O cadáver de Otzi, como o homem foi apelidado, foi conservado pelo gelo dos Alpes e continha 61 tatuagens. Nenhuma delas com a estampa de rostos de personagens ou celebridades daquela época. A descoberta, no entanto, nunca chocou o mundo.

Isso porque a arte de tatuar já é conhecida com histórica em vários povos de todo canto do planeta. Se analisarmos esse contexto, é possível notar que esses desenhos continham utilidades, símbolos e métodos. No caso de Otzi há uma curiosidade ainda maior nisso.

O que significavam as tatuagens de Otzi

Atualmente, acredita-se que as tatuagens de Otzi eram terapêuticas para doenças como artrose ou males do intestino. Talvez isso fosse mais importante do que a simbologia dos traços. Afinal, foram feitas em regiões que coincidem com os pontos de acupuntura.

Aí dá para traçar esse relato e estudo com o fato de que muitos povos indígenas costumam fazer o tratamento de doenças através das tatuagens. Hoje, é bem difícil estudar isso porque a devastação cultural levou muitas tribos e culturas embora, levando junto a arte corporal.

O lado bom é que algumas tribos com suas tatuagens ancestrais foram encontradas mais tarde através de vários meios. Como por exemplo, a descoberta de práticas antigas, o que acabou resistindo ao tempo e se tornando objetos de estudo moderno. 

A tatuagem Inuit

A tatuagem Inuit é um exemplo de tatuagem ancestral.
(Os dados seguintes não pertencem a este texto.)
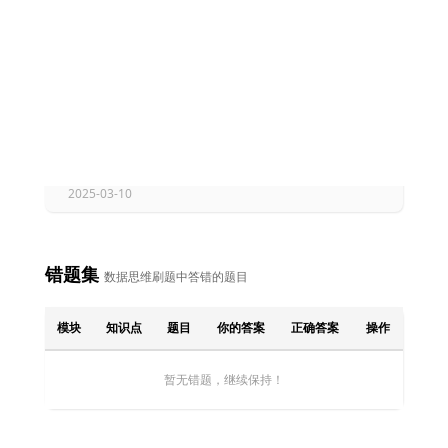
2025-04-12
2025-03-10
2025-03-10
2025-03-10
错题集
数据思维刷题中答错的题目
模块
知识点
题目
你的答案
正确答案
操作
暂无错题，继续保持！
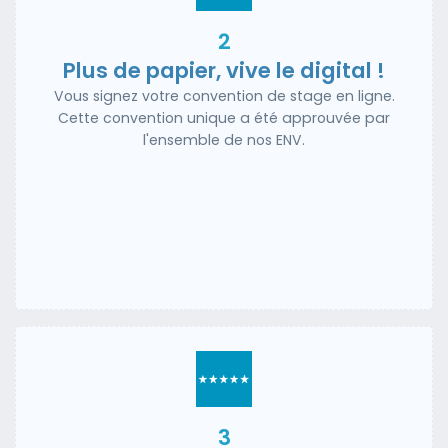
2
Plus de papier, vive le digital !
Vous signez votre convention de stage en ligne.
Cette convention unique a été approuvée par
l'ensemble de nos ENV.
3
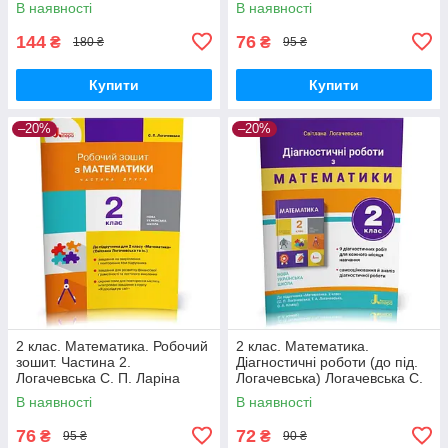
В наявності
В наявності
144
76
₴
₴
180 ₴
95 ₴
Купити
Купити
–20%
–20%
2 клас. Математика. Робочий
2 клас. Математика.
зошит. Частина 2.
Діагностичні роботи (до під.
Логачевська С. П. Ларіна
Логачевська) Логачевська С.
О.В., Літера
П. Літера
В наявності
В наявності
76
72
₴
₴
95 ₴
90 ₴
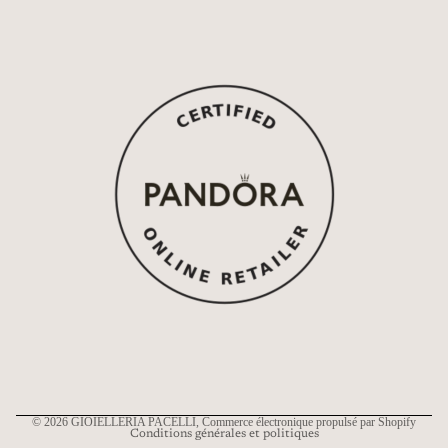
Politique de remboursement
Politique de confidentialité
Conditions d’utilisation
Politique d’expédition
Coordonnées
© 2026
GIOIELLERIA PACELLI
, Commerce électronique propulsé par Shopify
Conditions générales et politiques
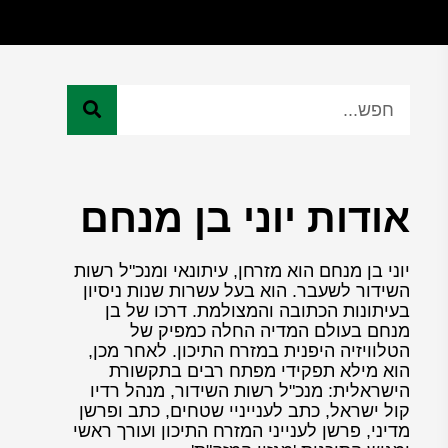
אודות יוני בן מנחם
יוני בן מנחם הוא מזרחן, עיתונאי ומנכ"ל רשות
השידור לשעבר. הוא בעל עשרות שנות ניסיון
בעיתונות הכתובה והמצולמת. דרכו של בן
מנחם בעולם המדיה החלה כמפיק של
הטלוויזיה היפנית במזרח התיכון. לאחר מכן,
הוא מילא תפקידי מפתח רבים בתקשורת
הישראלית: מנכ"ל רשות השידור, מנהל רדיו
קול ישראל, כתב לענייניי שטחים, כתב ופרשן
מדיני, פרשן לענייני המזרח התיכון ועורך ראשי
Ela vem do povo Inuit, que ficava no extremo norte do Canadá. Com o Cristianismo, a arte foi banida por ter sido considerada profana: “não cortem seus corpos para os mortos ou coloque marcas tatuas na pele”.

Tatuagens Ancestrais – Saiba o que são e veja exemplos
Foto: (reprodução/internet)

Foi esse tipo de frase bíblica que selou a proibição dessa prática. Com isso, a pausa na arte de desenhar no corpo permaneceu por mais de 100 anos. Nesse povo, além de ser usada para tratar doenças, a tatuagem também era uma forma de embelezar o corpo e o rosto feminino.

Atualmente, os Inuits começaram a resgatar o costume ancestral, a partir de anciãos de comunidades que estão dispostos a falar do assunto e dos rituais por trás das tatuagens. Alguns até falam em tabu e dizem que vão resgatar a prática.

A tatuagem Kayabi

Kayabi é um povo indígena da América do Sul e está entre os maiores tatuadores do mundo. No entanto, da mesma forma que aconteceu com os Inuits, eles não mantiveram os costumes porque a maior parte das tribos foram extintas com ataques genocidas.

Nesse caso, também há uma boa notícia: existe o Parque Indígena do Xingu, que são formados pelos Kayabis, que se identificam como membros da tribo. Para eles, a tatuagem no rosto é um tipo de marca tribal, ou seja, para identificar os membros de cada tribo. 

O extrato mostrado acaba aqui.